Gullian explained how schools are “supposed to call CPS because, you know, a child cannot be detained without their parents, a guardian, or someone else that's in it for the kids who's going to defend the kids. And now they're telling teachers to forget every training, every instinct in them, telling them that they have to protect the kids.”

 

Gullian grew up a five minute drive away from the Mexican border in Las Milpas, Texas. “It was known as, which honestly just sounds really horrible … the ghetto of the ghetto,” said Gullian.

 

However, the closest border was not the safest. “It was controlled by the cartels. So it was dangerous to use it during the day, but especially after sundown, because they would switch out the US Border Patrol agents with some cartel members, so you would have your vehicle stolen, [and] some women would get kidnapped and held for ransom,” Gullian said.

 

Regardless, she still visited her family across the border by driving farther away to cross. “I loved visiting Mexico.
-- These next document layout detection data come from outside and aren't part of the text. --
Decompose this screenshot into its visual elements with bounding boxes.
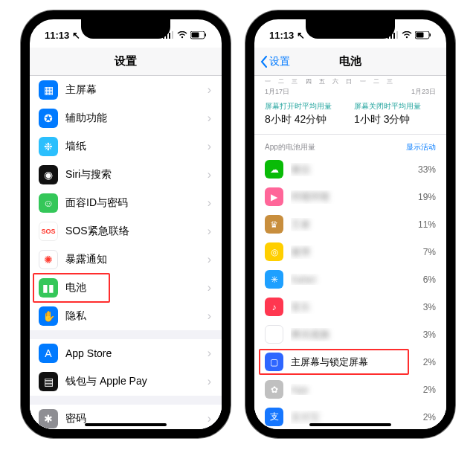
app-usage-row[interactable]: ✳Safari6%: [254, 266, 446, 293]
row-label: 墙纸: [65, 140, 208, 153]
sos-icon: SOS: [39, 222, 58, 241]
app-percent: 2%: [423, 412, 436, 422]
clock: 11:13 ↖: [45, 30, 80, 41]
settings-row-battery[interactable]: ▮▮电池›: [30, 274, 222, 302]
location-icon: ↖: [72, 30, 80, 41]
app-usage-row[interactable]: ♪音乐3%: [254, 293, 446, 321]
home-icon: ▦: [39, 80, 58, 100]
row-label: 钱包与 Apple Pay: [65, 375, 208, 388]
back-label: 设置: [269, 55, 290, 68]
notch: [81, 19, 170, 39]
nav-title: 电池: [339, 54, 361, 68]
show-activity-button[interactable]: 显示活动: [406, 142, 436, 152]
exposure-icon: ✺: [39, 250, 58, 269]
app-usage-row[interactable]: ✿App2%: [254, 376, 446, 403]
appstore-icon: A: [39, 344, 58, 363]
app-name: 支付宝: [291, 411, 423, 424]
app-icon: 支: [265, 408, 283, 426]
row-label: 面容ID与密码: [65, 196, 208, 210]
chevron-right-icon: ›: [208, 281, 211, 295]
app-icon: ☁: [265, 160, 283, 179]
battery-content[interactable]: 一 二 三 四 五 六 日 一 二 三 1月17日 1月23日 屏幕打开时平均用…: [254, 76, 446, 429]
screen-on-usage: 屏幕打开时平均用量 8小时 42分钟: [265, 101, 332, 126]
status-icons: [387, 31, 431, 39]
app-usage-row[interactable]: ▢主屏幕与锁定屏幕2%: [254, 348, 446, 376]
app-percent: 3%: [423, 330, 436, 340]
app-usage-list[interactable]: ☁微信33%▶哔哩哔哩19%♛王者11%◎微博7%✳Safari6%♪音乐3%▶…: [254, 155, 446, 429]
app-icon: ♛: [265, 215, 283, 234]
app-usage-label: App的电池用量: [265, 142, 315, 152]
settings-row-appstore[interactable]: AApp Store›: [30, 339, 222, 367]
app-percent: 6%: [423, 274, 436, 285]
chevron-left-icon: [260, 56, 268, 68]
chevron-right-icon: ›: [208, 140, 211, 153]
nav-title: 设置: [115, 54, 137, 68]
settings-row-home[interactable]: ▦主屏幕›: [30, 76, 222, 104]
battery-icon: ▮▮: [39, 278, 58, 298]
app-icon: ▶: [265, 187, 283, 206]
chevron-right-icon: ›: [208, 196, 211, 210]
row-label: Siri与搜索: [65, 168, 208, 181]
app-usage-row[interactable]: ☁微信33%: [254, 155, 446, 183]
settings-row-wallet[interactable]: ▤钱包与 Apple Pay›: [30, 367, 222, 396]
app-usage-row[interactable]: ♛王者11%: [254, 210, 446, 238]
settings-row-privacy[interactable]: ✋隐私›: [30, 302, 222, 330]
svg-rect-11: [396, 31, 398, 39]
app-icon: ✿: [265, 380, 283, 399]
wallpaper-icon: ❉: [39, 137, 58, 156]
phone-left: 11:13 ↖ 设置 ▦主屏幕›✪辅助功能›❉墙纸›◉Siri与搜索›☺面容ID…: [21, 10, 231, 438]
settings-row-exposure[interactable]: ✺暴露通知›: [30, 245, 222, 274]
usage-summary: 屏幕打开时平均用量 8小时 42分钟 屏幕关闭时平均用量 1小时 3分钟: [254, 97, 446, 135]
chevron-right-icon: ›: [208, 412, 211, 425]
row-label: 主屏幕: [65, 83, 208, 97]
app-icon: ◎: [265, 242, 283, 261]
privacy-icon: ✋: [39, 306, 58, 326]
app-usage-row[interactable]: ▶哔哩哔哩19%: [254, 183, 446, 210]
date-start: 1月17日: [265, 87, 289, 97]
wifi-icon: [177, 31, 187, 39]
app-percent: 3%: [423, 302, 436, 312]
back-button[interactable]: 设置: [260, 55, 290, 68]
battery-icon: [190, 31, 207, 39]
row-label: 辅助功能: [65, 112, 208, 125]
settings-list[interactable]: ▦主屏幕›✪辅助功能›❉墙纸›◉Siri与搜索›☺面容ID与密码›SOSSOS紧…: [30, 76, 222, 429]
app-name: Safari: [291, 274, 423, 285]
faceid-icon: ☺: [39, 193, 58, 213]
passwords-icon: ✱: [39, 409, 58, 428]
settings-row-faceid[interactable]: ☺面容ID与密码›: [30, 189, 222, 217]
app-usage-row[interactable]: ◎微博7%: [254, 238, 446, 266]
chevron-right-icon: ›: [208, 375, 211, 388]
battery-icon: [415, 31, 431, 39]
weekday-row: 一 二 三 四 五 六 日 一 二 三: [254, 76, 446, 86]
row-label: 电池: [65, 281, 208, 295]
app-name: 主屏幕与锁定屏幕: [291, 356, 423, 369]
app-name: 音乐: [291, 300, 423, 314]
screen-off-label: 屏幕关闭时平均用量: [354, 101, 421, 112]
app-name: App: [291, 384, 423, 395]
screen-on-value: 8小时 42分钟: [265, 113, 332, 126]
phone-right: 11:13 ↖ 设置 电池 一 二 三 四 五 六 日 一 二 三 1月17日 …: [245, 10, 455, 438]
settings-row-wallpaper[interactable]: ❉墙纸›: [30, 132, 222, 161]
svg-rect-2: [169, 33, 170, 39]
app-usage-row[interactable]: ▶腾讯视频3%: [254, 321, 446, 348]
home-indicator[interactable]: [309, 423, 391, 426]
home-indicator[interactable]: [85, 423, 167, 426]
settings-row-siri[interactable]: ◉Siri与搜索›: [30, 161, 222, 189]
svg-rect-14: [416, 32, 424, 37]
app-name: 腾讯视频: [291, 328, 423, 341]
accessibility-icon: ✪: [39, 109, 58, 128]
wallet-icon: ▤: [39, 372, 58, 391]
screen-on-label: 屏幕打开时平均用量: [265, 101, 332, 112]
svg-rect-6: [192, 32, 199, 37]
app-name: 微信: [291, 163, 418, 176]
chevron-right-icon: ›: [208, 309, 211, 323]
app-percent: 19%: [418, 192, 436, 202]
app-percent: 7%: [423, 247, 436, 257]
settings-row-sos[interactable]: SOSSOS紧急联络›: [30, 217, 222, 245]
svg-rect-10: [393, 33, 395, 39]
location-icon: ↖: [297, 30, 305, 41]
siri-icon: ◉: [39, 165, 58, 184]
svg-point-12: [406, 36, 408, 38]
date-range: 1月17日 1月23日: [254, 86, 446, 97]
settings-row-accessibility[interactable]: ✪辅助功能›: [30, 104, 222, 132]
It was very much a part of my childhood and seeing my grandparents and great aunts and uncles,” Gullian said.

 

To justify his executive orders and mass deportation plan, Trump has used rhetoric characterizing immigrants as violent criminals. He has repeatedly accused them of “poisoning the blood” of America, a phrase that echoes the language of Adolf Hitler and other white supremecists.

 

“There is gonna be, like, bad immigrants and stuff, but to group everyone into that based on that is totally crazy. Like, you could say that about anybody,” said Gomez.

 

“I think it's a really cruel way to generalize people because of circumstances. And if we want to look at it that way, then we can look at it as the Border Patrol agents, the ICE agents, the police in the neighborhoods that let themselves get bribed into letting a lot of these things get away,” added Gullian.